Dataset records —
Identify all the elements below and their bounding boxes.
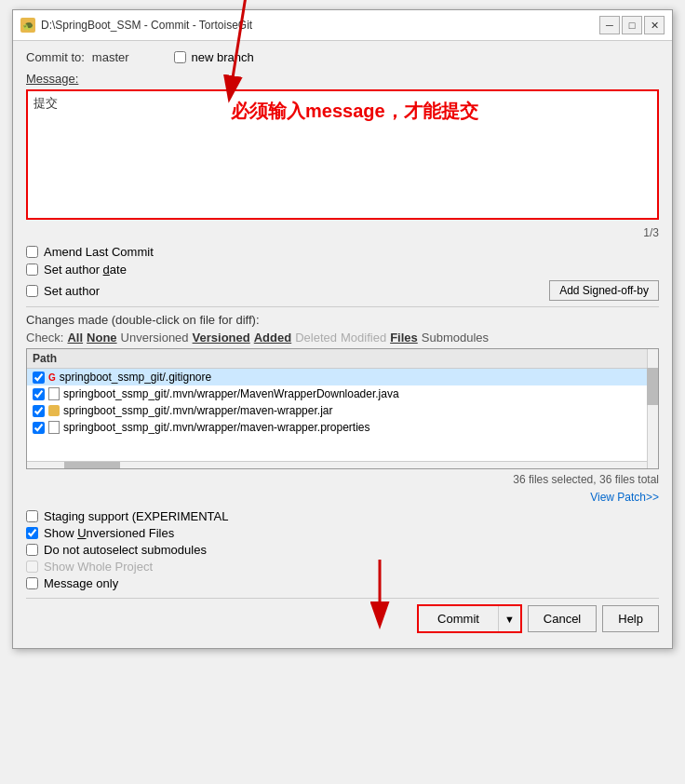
file-list-container: Path G springboot_ssmp_git/.gitignore sp… (26, 348, 659, 469)
file-checkbox-2[interactable] (33, 388, 45, 400)
new-branch-checkbox[interactable] (174, 51, 186, 63)
message-textarea[interactable]: 提交 (26, 89, 659, 220)
check-filter-row: Check: All None Unversioned Versioned Ad… (26, 331, 659, 345)
no-autoselect-label: Do not autoselect submodules (44, 543, 207, 557)
show-whole-project-checkbox (26, 561, 38, 573)
file-checkbox-4[interactable] (33, 422, 45, 434)
file-icon-doc (48, 387, 60, 400)
no-autoselect-row: Do not autoselect submodules (26, 543, 659, 557)
branch-name: master (92, 50, 129, 64)
divider-2 (26, 598, 659, 599)
staging-label: Staging support (EXPERIMENTAL (44, 509, 228, 523)
staging-checkbox[interactable] (26, 510, 38, 522)
cancel-button[interactable]: Cancel (528, 605, 597, 632)
message-counter: 1/3 (26, 226, 659, 239)
new-branch-label: new branch (192, 50, 254, 64)
amend-label: Amend Last Commit (44, 245, 154, 259)
title-bar-left: 🐢 D:\SpringBoot_SSM - Commit - TortoiseG… (20, 18, 252, 33)
set-author-date-checkbox[interactable] (26, 264, 38, 276)
message-label: Message: (26, 72, 659, 86)
action-row: Commit ▼ Cancel Help (26, 604, 659, 639)
filter-none[interactable]: None (87, 331, 117, 345)
file-list-header: Path (27, 349, 658, 369)
app-icon: 🐢 (20, 18, 35, 33)
filter-all[interactable]: All (67, 331, 83, 345)
add-signed-off-button[interactable]: Add Signed-off-by (549, 280, 659, 301)
message-only-row: Message only (26, 576, 659, 590)
new-branch-row: new branch (174, 50, 254, 64)
set-author-date-label: Set author date (44, 263, 127, 277)
set-author-label: Set author (44, 284, 100, 298)
maximize-button[interactable]: □ (622, 16, 642, 34)
file-item[interactable]: springboot_ssmp_git/.mvn/wrapper/maven-w… (27, 419, 658, 436)
window-controls: ─ □ ✕ (599, 16, 665, 34)
file-icon-jar (48, 405, 60, 416)
file-checkbox-1[interactable] (33, 372, 45, 384)
close-button[interactable]: ✕ (644, 16, 665, 34)
file-name-1: springboot_ssmp_git/.gitignore (60, 371, 211, 384)
divider-1 (26, 306, 659, 307)
filter-modified[interactable]: Modified (341, 331, 386, 345)
bottom-options: Staging support (EXPERIMENTAL Show Unver… (26, 509, 659, 590)
amend-row: Amend Last Commit (26, 245, 659, 259)
options-section: Amend Last Commit Set author date Set au… (26, 245, 659, 301)
scrollbar-thumb-h (64, 462, 120, 469)
file-name-4: springboot_ssmp_git/.mvn/wrapper/maven-w… (63, 421, 370, 434)
message-only-label: Message only (44, 576, 118, 590)
commit-button[interactable]: Commit (419, 606, 499, 631)
show-whole-project-row: Show Whole Project (26, 560, 659, 574)
message-section: Message: 提交 必须输入message，才能提交 1/3 (26, 72, 659, 239)
filter-versioned[interactable]: Versioned (193, 331, 250, 345)
show-unversioned-checkbox[interactable] (26, 527, 38, 539)
check-label: Check: (26, 331, 63, 345)
filter-added[interactable]: Added (254, 331, 291, 345)
file-item[interactable]: springboot_ssmp_git/.mvn/wrapper/MavenWr… (27, 385, 658, 402)
files-count: 36 files selected, 36 files total (26, 473, 659, 486)
file-name-3: springboot_ssmp_git/.mvn/wrapper/maven-w… (63, 404, 332, 417)
no-autoselect-checkbox[interactable] (26, 544, 38, 556)
show-whole-project-label: Show Whole Project (44, 560, 153, 574)
changes-title: Changes made (double-click on file for d… (26, 313, 659, 327)
content-area: Commit to: master new branch Message: 提交… (13, 41, 672, 648)
changes-section: Changes made (double-click on file for d… (26, 313, 659, 504)
minimize-button[interactable]: ─ (599, 16, 620, 34)
file-item[interactable]: G springboot_ssmp_git/.gitignore (27, 369, 658, 385)
message-area-wrapper: 提交 必须输入message，才能提交 (26, 89, 659, 223)
show-unversioned-row: Show Unversioned Files (26, 526, 659, 540)
horizontal-scrollbar[interactable] (27, 461, 647, 468)
file-name-2: springboot_ssmp_git/.mvn/wrapper/MavenWr… (63, 387, 399, 400)
set-author-left: Set author (26, 284, 100, 298)
main-window: 🐢 D:\SpringBoot_SSM - Commit - TortoiseG… (12, 9, 673, 649)
filter-unversioned[interactable]: Unversioned (121, 331, 189, 345)
set-author-checkbox[interactable] (26, 285, 38, 297)
window-title: D:\SpringBoot_SSM - Commit - TortoiseGit (41, 19, 252, 32)
filter-deleted[interactable]: Deleted (295, 331, 337, 345)
message-only-checkbox[interactable] (26, 577, 38, 589)
filter-submodules[interactable]: Submodules (422, 331, 489, 345)
show-unversioned-label: Show Unversioned Files (44, 526, 174, 540)
commit-to-label: Commit to: (26, 50, 85, 64)
vertical-scrollbar[interactable] (647, 349, 658, 468)
amend-checkbox[interactable] (26, 246, 38, 258)
file-checkbox-3[interactable] (33, 405, 45, 417)
view-patch-link[interactable]: View Patch>> (590, 491, 659, 504)
help-button[interactable]: Help (602, 605, 659, 632)
commit-button-group: Commit ▼ (417, 604, 522, 633)
commit-dropdown-button[interactable]: ▼ (499, 606, 520, 631)
set-author-row: Set author Add Signed-off-by (26, 280, 659, 301)
file-item[interactable]: springboot_ssmp_git/.mvn/wrapper/maven-w… (27, 402, 658, 419)
title-bar: 🐢 D:\SpringBoot_SSM - Commit - TortoiseG… (13, 10, 672, 41)
file-icon-doc2 (48, 421, 60, 434)
filter-files[interactable]: Files (390, 331, 418, 345)
staging-row: Staging support (EXPERIMENTAL (26, 509, 659, 523)
file-icon-git: G (48, 372, 56, 383)
set-author-date-row: Set author date (26, 263, 659, 277)
scrollbar-thumb-v (647, 368, 658, 405)
commit-to-row: Commit to: master new branch (26, 50, 659, 64)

What you have to do —
Please filter the listing down to lines that include the word "item".

Result of this exercise —
file-item[interactable]: springboot_ssmp_git/.mvn/wrapper/maven-w… (27, 419, 658, 436)
file-item[interactable]: springboot_ssmp_git/.mvn/wrapper/MavenWr… (27, 385, 658, 402)
file-item[interactable]: G springboot_ssmp_git/.gitignore (27, 369, 658, 385)
file-item[interactable]: springboot_ssmp_git/.mvn/wrapper/maven-w… (27, 402, 658, 419)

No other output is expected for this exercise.